All these flaws and limitations might be forgiven if Radio Silence delivered a minimum of finesse. But even the exploding body effects lack the oomph of Cronenberg’s or De Palma’s. Despite four eyes on the camera—six, counting cinematographer Brett Jutkiewicz—not one puts the camera in the right place for a tingling frisson or coup de grace. The movie is a Gothic anti-romance, a gore-and-sorcery lampoon of movies like Hitchcock’s Rebecca. Why couldn’t Radio Silence have elevated their style the way Mel Brooks did when he took on James Whale’s Frankenstein? These filmmakers provide Chez Le Domas with an apt aged-wood , flickering candle gestalt. But apart from identifying a servants’ corridor, they don’t do much to cue us into the palace layout. Grace’s wrong turns generate simple jolts rather than suspense. Antique game boxes aren’t enough to conjure a specific atmosphere, and when everything goes to blazes, the filmmakers flub their chance to pay homage to Hitchcock’s Manderley.

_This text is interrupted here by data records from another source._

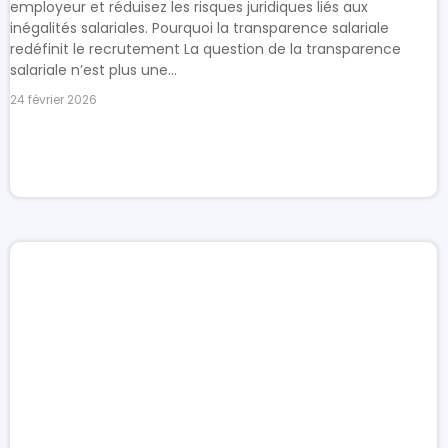
employeur et réduisez les risques juridiques liés aux
inégalités salariales. Pourquoi la transparence salariale
redéfinit le recrutement La question de la transparence
salariale n’est plus une...
24 février 2026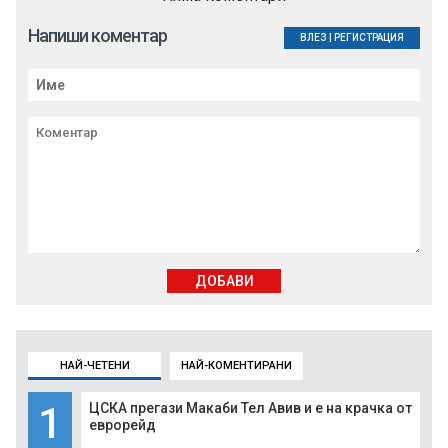
Напиши коментар
ВЛЕЗ
|
РЕГИСТРАЦИЯ
ДОБАВИ
НАЙ-ЧЕТЕНИ
НАЙ-КОМЕНТИРАНИ
1
ЦСКА прегази Макаби Тел Авив и е на крачка от
еврорейд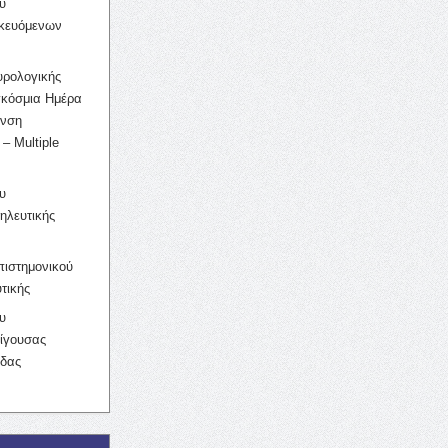
υ
ικευόμενων
υρολογικής
γκόσμια Ημέρα
υνση
– Multiple
υ
ηλευτικής
ιστημονικού
τικής
υ
ίγουσας
ίδας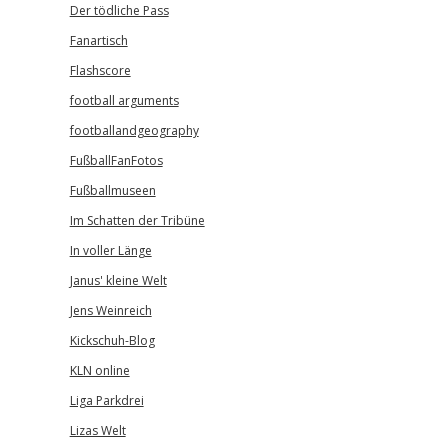
Der tödliche Pass
Fanartisch
Flashscore
football arguments
footballandgeography
FußballFanFotos
Fußballmuseen
Im Schatten der Tribüne
In voller Länge
Janus' kleine Welt
Jens Weinreich
Kickschuh-Blog
KLN online
Liga Parkdrei
Lizas Welt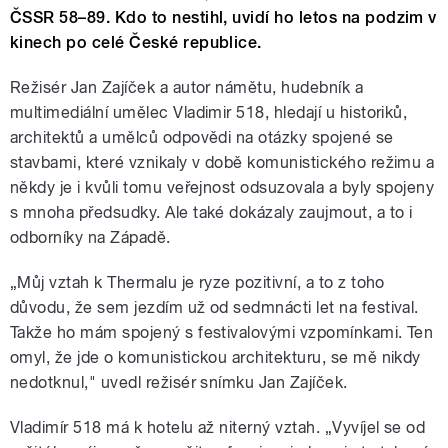
ČSSR 58–89. Kdo to nestihl, uvidí ho letos na podzim v
kinech po celé České republice.
Režisér Jan Zajíček a autor námětu, hudebník a
multimediální umělec Vladimir 518, hledají u historiků,
architektů a umělců odpovědi na otázky spojené se
stavbami, které vznikaly v době komunistického režimu a
někdy je i kvůli tomu veřejnost odsuzovala a byly spojeny
s mnoha předsudky. Ale také dokázaly zaujmout, a to i
odborníky na Západě.
„Můj vztah k Thermalu je ryze pozitivní, a to z toho
důvodu, že sem jezdím už od sedmnácti let na festival.
Takže ho mám spojený s festivalovými vzpomínkami. Ten
omyl, že jde o komunistickou architekturu, se mě nikdy
nedotknul," uvedl režisér snímku Jan Zajíček.
Vladimír 518 má k hotelu až niterný vztah. „Vyvíjel se od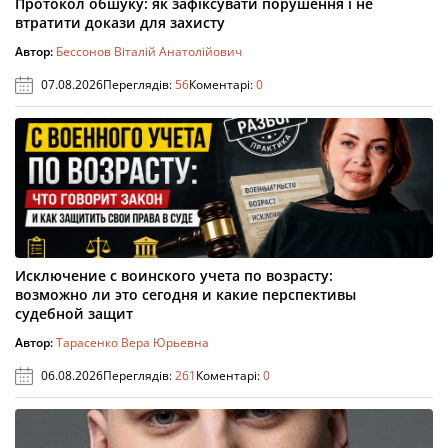
Протокол обшуку: як зафіксувати порушення і не
втратити докази для захисту
Автор:
Бессонов Віталій Анатолійович
07.08.2026
Переглядів:
56
Коментарі:
0
Исключение с воинского учета по возрасту:
возможно ли это сегодня и какие перспективы
судебной защит
Автор:
Тарасенко Вера Юрьевна
06.08.2026
Переглядів:
261
Коментарі:
0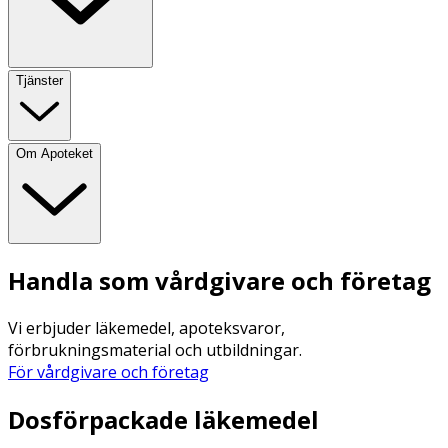
Tjänster
Om Apoteket
Handla som vårdgivare och företag
Vi erbjuder läkemedel, apoteksvaror,
förbrukningsmaterial och utbildningar.
För vårdgivare och företag
Dosförpackade läkemedel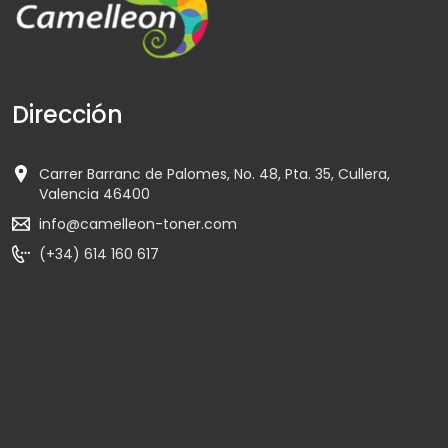
Dirección
Carrer Barranc de Palomes, No. 48, Pta. 35, Cullera,
Valencia 46400
info@camelleon-toner.com
(+34) 614 160 617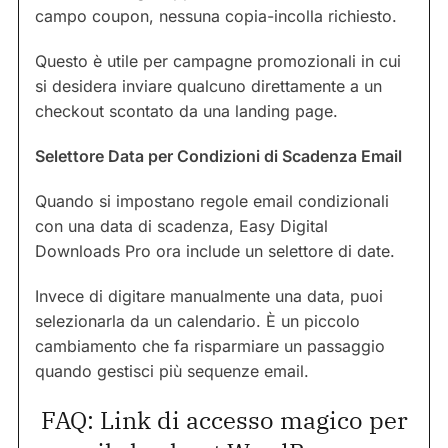
campo coupon, nessuna copia-incolla richiesto.
Questo è utile per campagne promozionali in cui
si desidera inviare qualcuno direttamente a un
checkout scontato da una landing page.
Selettore Data per Condizioni di Scadenza Email
Quando si impostano regole email condizionali
con una data di scadenza, Easy Digital
Downloads Pro ora include un selettore di date.
Invece di digitare manualmente una data, puoi
selezionarla da un calendario. È un piccolo
cambiamento che fa risparmiare un passaggio
quando gestisci più sequenze email.
FAQ: Link di accesso magico per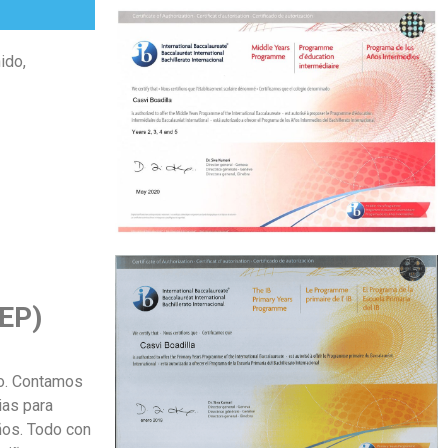
ido,
PEP)
go. Contamos
ias para
ños. Todo con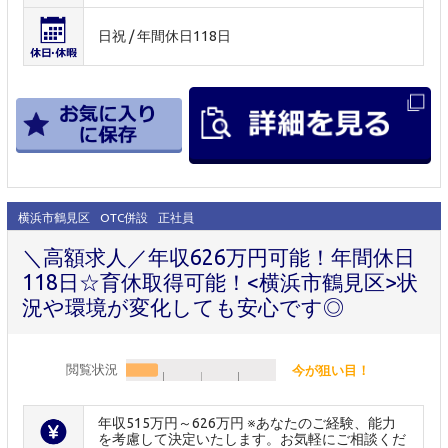
日祝 / 年間休日118日
横浜市鶴見区
OTC併設
正社員
＼高額求人／年収626万円可能！年間休日
118日☆育休取得可能！<横浜市鶴見区>状
況や環境が変化しても安心です◎
閲覧状況
今が狙い目！
年収515万円～626万円 ※あなたのご経験、能力
を考慮して決定いたします。お気軽にご相談くだ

Radio Silence chalked up millions of views with online shorts and interactive adventures, then segued into horror features with the mock found-footage feature Devil’s Due (2014) and the anthology movie Southbound (2015). Were they ready to take on a more ambitious fusion of genres? I say, “Not.” When it comes to sick-joke debauchery with a catchphrase title, I prefer Adam Wingard’s 2013 cult film, You’re Next.


Michael Sragow is a contributing editor to Film Comment and writes its Deep Focus column. He is a member of the National Society of Film Critics and the Los Angeles Film Critics Association.